De feitoria discreta, seguindo a escola tradicional americana de cinema, a estreia em direção de longas-metragens de Natalie Portman é assertiva, adaptando a obra literária e autobiográfica de Amos Oz, em De Amor e Trevas. O filme conta a história do jovem Amos (Amis Tessler), que vive com seus pais, cercados de livros diversos, de história, artes e filosofia, em uma Jerusalém em guerra.
Como era de se esperar de uma atriz/cineasta, Portman tem um papel de destaque, reunindo em sua Fania Oz o maior conjunto de nuances e sentimentos conflituosos possíveis, excetuando claro o menino biografado. Curiosamente o enfoque no infantil não faz diminuir a dose cavalar de apologia a religião da obra original, manifestando o judaísmo e identidade israelita.
A trajetória de mãe e filho se confundem, com flashbacks e momentos atuais, aludindo a um duplo protagonismo. Da parte de Fania há a rejeição trocada entre ela e sua figura materna, além de uma tradição que a oprime ao extremo, causando nela a necessidade de se auto punir. Ao descobrir os pecados dos adultos a sua volta e se ver sendo vítima de bullying no colégio, o rapaz não vê outra alternativa, a não ser também começar a se auto punir, fator que certamente o ajudou a alcançar a empatia que é vista em suas obras literárias, materiais esses carregados de emoção, compaixão e boa noção da alma de seu povo, ao menos em termos vitimistas.

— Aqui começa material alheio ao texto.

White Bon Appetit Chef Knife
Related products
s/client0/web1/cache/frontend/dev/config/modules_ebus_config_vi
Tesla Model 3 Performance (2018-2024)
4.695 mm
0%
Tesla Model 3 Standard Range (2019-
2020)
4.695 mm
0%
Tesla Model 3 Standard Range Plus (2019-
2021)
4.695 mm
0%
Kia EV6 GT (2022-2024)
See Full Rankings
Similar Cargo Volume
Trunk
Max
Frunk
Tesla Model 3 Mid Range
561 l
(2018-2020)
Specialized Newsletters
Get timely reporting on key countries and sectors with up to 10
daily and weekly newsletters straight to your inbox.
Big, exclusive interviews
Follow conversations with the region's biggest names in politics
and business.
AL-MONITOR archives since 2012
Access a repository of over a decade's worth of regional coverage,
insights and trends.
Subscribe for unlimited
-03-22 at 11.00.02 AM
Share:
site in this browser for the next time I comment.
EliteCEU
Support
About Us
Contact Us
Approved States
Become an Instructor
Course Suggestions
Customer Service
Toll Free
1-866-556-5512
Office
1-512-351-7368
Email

O filme produz uma mensagem um tanto ambígua, enquanto os homens velhos louvam a fundação do estado de Israel e a volta oficial dos habitantes a sua terra, há também a dúvida no olhar da criança sobre a questão envolvendo a contraposição do nacionalismo e rivalidade entre judeus e árabes, ainda que esse último aspecto seja bastante superficial se comparado tanto ao louvor a bandeira quanto a questão da depressão profunda, sofrida pela mãe.
A capacidade de discutir um mea culpa por parte dos integrantes da população israelita mora na psique debilitada de Fania, ainda que sua doença dê margem para outras tantas opressões, inclusive a da figura feminina em uma sociedade machista por tradição. De Amor e Trevas romanceia a realidade, o que não é um pecado capital, uma vez que seu narrador é ainda uma criança, mas também apresenta camadas interessantes e profundas, da parte da identidade de um povo que já foi oprimido e que hoje vive uma situação calamitosa, tanto como agressor quanto como agredido.